"Um dos momentos em que mais aprendi e entendi sobre as coisas foi quando estava participando do evento Amazônia Centro do Mundo, e a caminho da rodovia Transamazônica, o ônibus quebrou. Estava chovendo e naquela confusão toda passou um caminhão horroroso do nosso lado, transportando madeira ilegal extraída do território dos Araras [etnia indígena].
Os Araras estavam dentro do ônibus comigo, ficaram muito tristes, mas calados, tinham tirado aquela madeira toda do território deles. Olhando aquela situação, fiquei revoltada e falei: 'eu vou descer e não vou deixar esse caminhão passar'. Achei que fosse fazer o super ativismo da vida. Foi muito decepcionante porque todo mundo olhou para mim e riu. Eu pensei: 'tão rindo de quê, isso é um absurdo, sabe?'.
Depois entendi que não ia adiantar nada descer ali e tentar parar aquele caminhão. Muito provavelmente eles estariam armados, poderia rolar conflito, não tínhamos nem sinal de celular lá, até conseguir entrar em contato com alguém, numa possível emergência, ia ser bem mais sofrido do que deixar aquelas árvores irem.
Seguimos viagem e fomos de barco até a comunidade para nos encontramos com o David Yanomami [líder indígena], que se reuniu com os jovens para contar um pouco sobre a luta dos povos indígenas e a resistência com tanto garimpo ilegal. Ele falou uma frase muito forte: 'se a gente parar de cantar, de se pintar é porque o povo da mercadoria venceu'. 'Se pintar' é o jeito deles de ir para a guerra. O 'povo da mercadoria' é como eles chamam os não indígenas que vão lá explorar o território.

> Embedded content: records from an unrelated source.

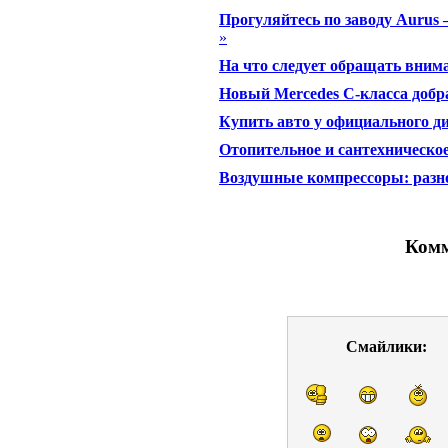
Прогуляйтесь по заводу Aurus
»
На что следует обращать вним
Новый Mercedes C-класса добр
Купить авто у официального д
Отопительное и сантехническо
Воздушные компрессоры: разн
Комм
Смайлики:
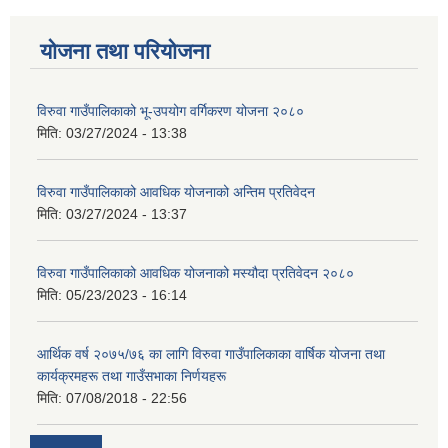
योजना तथा परियोजना
विरुवा गाउँपालिकाको भू-उपयोग वर्गिकरण योजना २०८०
मिति:
03/27/2024 - 13:38
विरुवा गाउँपालिकाको आवधिक योजनाको अन्तिम प्रतिवेदन
मिति:
03/27/2024 - 13:37
विरुवा गाउँपालिकाको आवधिक योजनाको मस्यौदा प्रतिवेदन २०८०
मिति:
05/23/2023 - 16:14
आर्थिक वर्ष २०७५/७६ का लागि विरुवा गाउँपालिकाका वार्षिक योजना तथा
कार्यक्रमहरू तथा गाउँसभाका निर्णयहरू
मिति:
07/08/2018 - 22:56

Isso foi muito importante para mim porque quando a gente vai vendo todo esse retrocesso, essa coisa do 'vamos deixar a boiada passar', parte meu coração. Mas lembro sempre do David [Yanomami] falando no meu ouvido: 'sorria porque o povo da mercadoria não venceu'. Então é isso, nós resistimos, sorrimos, ocupamos e ecoamos."